Posted on April 18, 2017

Trump Era Challenges Teachers With Strong Political Views

Originally Published in WNYC News on April 13, 2017
Written by Sarah Gonzalez

When students at a public high school in Park Slope, Brooklyn, recently came to school celebrating Donald Trump’s immigration policies, some students had to step out of class because they were uncomfortable, or offended.

Caryn Davidson, a visual-arts teacher who also helps lead the social justice club at the school, put up three signs in response to that moment.

“I hung up a sign that said ‘Refugees are Welcome Here,’ ‘Everyone is Welcome Here’ with a Muslim student and ‘Black Lives Matter,’ she said.

Her signs were almost immediately taken down.

“Turned out that a teacher had gone to the administration and said that they thought it was inappropriate for a teacher to post those signs,” Davidson said. “So it opened up a debate about what teachers can and should express within the school.”

Supporting refugee and undocumented students should not be interpreted as partisan, she said.

“It’s my responsibility to make sure that my students feel safe here and respected and honored and that hateful, intolerant ideas won’t be accepted and that’s just it,” Davidson said. “It’s not about anti-Trump.”

Another public-school teacher in Brooklyn said she was warned to stop expressing her political beliefs to her middle-school students. A Trump supporter, she said she was harassed by teachers who disagreed with her politics.

“I was called a Nazi,” said the teacher Ann who asked that we not publish her last name. “They never had that complaint until they knew what my political affiliation was.”

Ann said most of her students were Muslim and she stood by them.

“Whether they’re here illegally or not, they’re my kids and I love them,” she said. “Once they come into my classroom, I don’t really care.”

She teaches social studies, which means she covers government, civics and current events. Recently, her students asked how she felt about the new executive order halting travel from six Muslim-majority countries.

“I’ll always say to them, do you want the politically correct answer, or do you want my answer? And they always ask for my answer,” she said. “My answer is I am 100-percent in support of it. I think Iraq should be back on it.”

In her private life and on Twitter, Ann has said the U.S. should “ban Islam,” and deport all immigrants.
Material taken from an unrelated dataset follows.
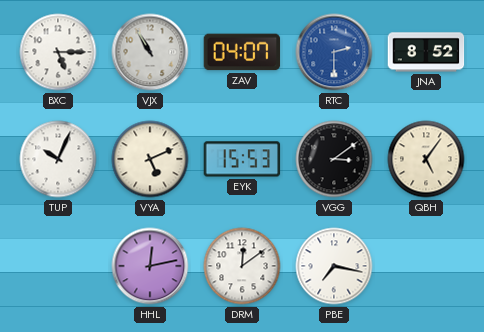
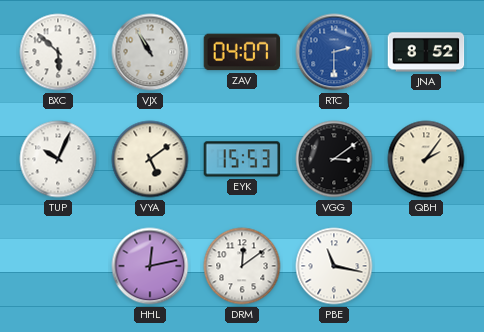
BXC: 5:15 -> 5:52
VYA: 5:11 -> 5:09
QBH: 5:06 -> 2:06
PBE: 7:17 -> 11:17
She said she considers activists with the Black Lives Matter movement “terrorists.”

Youth advocates, like Milan Taylor with the Rockaway Youth Task Force, told WNYC all teachers, regardless of their political leanings, needed training to better understand their implicit bias, all the ways their upbringing and values affected their teaching.

He questioned whether teachers with strong political beliefs could teach current events from neutral perspective, or fairly grade and discipline marginalized students.

“I just think that this question is so obvious,” Taylor said. “How implicit biases can leech into the classroom and end up hurting students.”

A spokesperson for the New York City Department of Education said teachers were supposed to maintain neutrality when discussing political issues in school.

The department recently sent a letter providing schools guidance on engaging students around current events, and instructed staff “to refrain from advancing their personal beliefs.”